What's the most intuitive program to quickly compose in MIDI? Ideally there's a program that offers a (guitar) TAB view to compose in, that can also display as classical notation or piano roll?

I want to be able to hear compositions quickly, to avoid wasting my band members' time. When they play something and I hear it and realise it needs more work, I realise that I could have just tested it as a MIDI.

EDIT: this worked as a once-off using a piano roll view https://onlinesequencer.net/, but I'm still interested in the original question about being able to notate in TAB view, then show it to them to learn as notation.

Thanks!


----------



## Divico (Sep 19, 2018)

Tuxguitar or Guitar Pro


----------



## gregh (Sep 19, 2018)

pretty sure cakewalk will handle this https://www.bandlab.com/products/cakewalk


----------



## thevisi0nary (Sep 22, 2018)

I was on a crusade for a very very long time trying to find ways to get guitar pro rewired into a daw, or find a tab based solution inside a daw that was on the level of guitar pro 5's tab editor. (You could probably find a lot of my posts in a google search).
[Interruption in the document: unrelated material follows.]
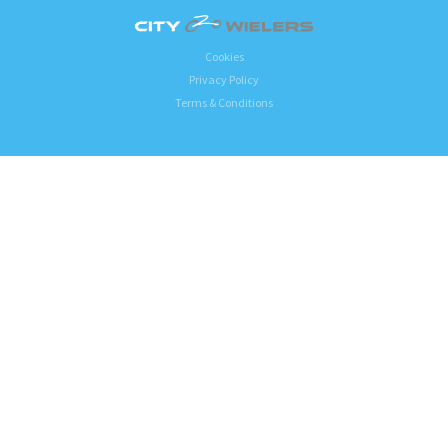
Cookies
Privacy Policy
Terms & Conditions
There really is nothing comparable, and arobas music has continually dropped the ball and now that gp7 is out and has no rewire capability, I see no quality tab solution happening until a daw developer implements a native solution. Cubase has one but it is nothing compared to gp5's editor. I was/am able to absolutely fly on gp5 and I understand where you are coming from, there is nothing like it.

Eventually I gave up and have just gotten used to the piano roll. I hated it for a very long time but now I am comfortable, and since having started to learn piano I actually prefer it in the composing context for everything but guitar. (If 26 year old me heard me saying this he would curse me violently). I am also writing different music now and mostly work with a midi controller.

What kind of music are you making?


----------